§ **EXERCISE PROMPT**
Omit all images, then repeat exactly the lines below from the one containing "219х6 ст.13хфа К52 ,сн.грат - 0,59 тн. 55000" through the one containing "ao final da", both ends included.

INPUT RECORDS START

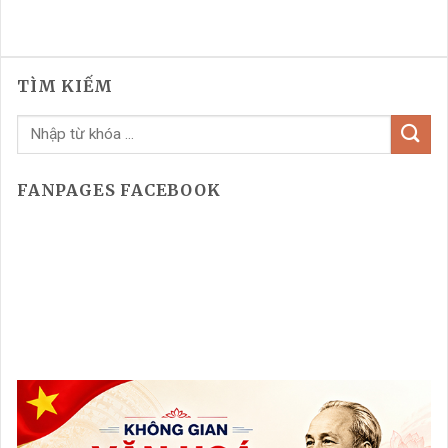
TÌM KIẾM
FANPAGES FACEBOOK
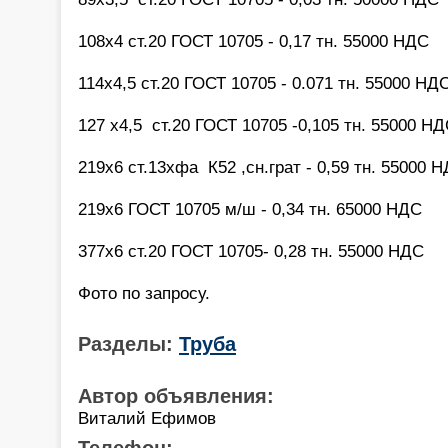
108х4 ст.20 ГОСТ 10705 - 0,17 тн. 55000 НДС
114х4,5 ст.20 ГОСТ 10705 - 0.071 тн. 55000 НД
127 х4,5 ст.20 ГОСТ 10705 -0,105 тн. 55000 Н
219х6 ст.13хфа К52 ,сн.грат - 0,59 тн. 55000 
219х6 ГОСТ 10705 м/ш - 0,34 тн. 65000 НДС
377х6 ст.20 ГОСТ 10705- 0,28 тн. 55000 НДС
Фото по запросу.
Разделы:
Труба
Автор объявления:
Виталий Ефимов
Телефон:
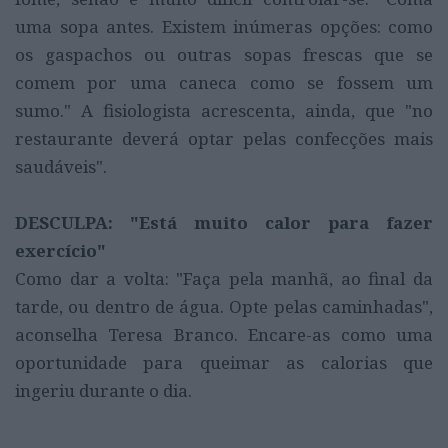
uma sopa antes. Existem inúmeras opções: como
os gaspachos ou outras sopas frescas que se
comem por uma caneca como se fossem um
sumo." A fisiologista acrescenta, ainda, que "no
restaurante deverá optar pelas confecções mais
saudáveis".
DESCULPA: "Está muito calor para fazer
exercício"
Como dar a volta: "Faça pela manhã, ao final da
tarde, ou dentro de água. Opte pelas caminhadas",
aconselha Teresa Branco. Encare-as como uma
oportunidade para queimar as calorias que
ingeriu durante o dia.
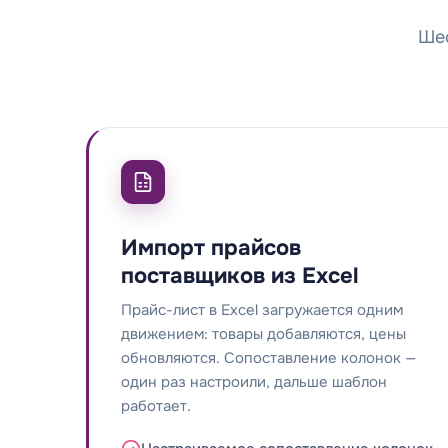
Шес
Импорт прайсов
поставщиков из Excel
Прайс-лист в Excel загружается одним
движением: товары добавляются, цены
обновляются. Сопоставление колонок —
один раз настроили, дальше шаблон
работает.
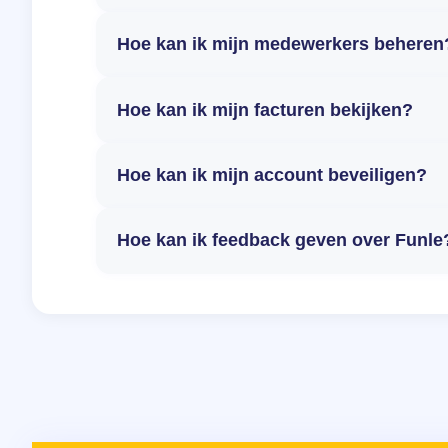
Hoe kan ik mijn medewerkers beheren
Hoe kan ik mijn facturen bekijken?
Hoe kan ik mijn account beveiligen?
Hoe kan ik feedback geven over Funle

INPUT RECORDS END

§ **EXERCISE SOLUTION**
219х6 ст.13хфа К52 ,сн.грат - 0,59 тн. 55000 
219х6 ГОСТ 10705 м/ш - 0,34 тн. 65000 НДС
377х6 ст.20 ГОСТ 10705- 0,28 тн. 55000 НДС
Фото по запросу.
Разделы:
Труба
Автор объявления:
Виталий Ефимов
Телефон:
uma sopa antes. Existem inúmeras opções: como
os gaspachos ou outras sopas frescas que se
comem por uma caneca como se fossem um
sumo." A fisiologista acrescenta, ainda, que "no
restaurante deverá optar pelas confecções mais
saudáveis".
DESCULPA: "Está muito calor para fazer
exercício"
Como dar a volta: "Faça pela manhã, ao final da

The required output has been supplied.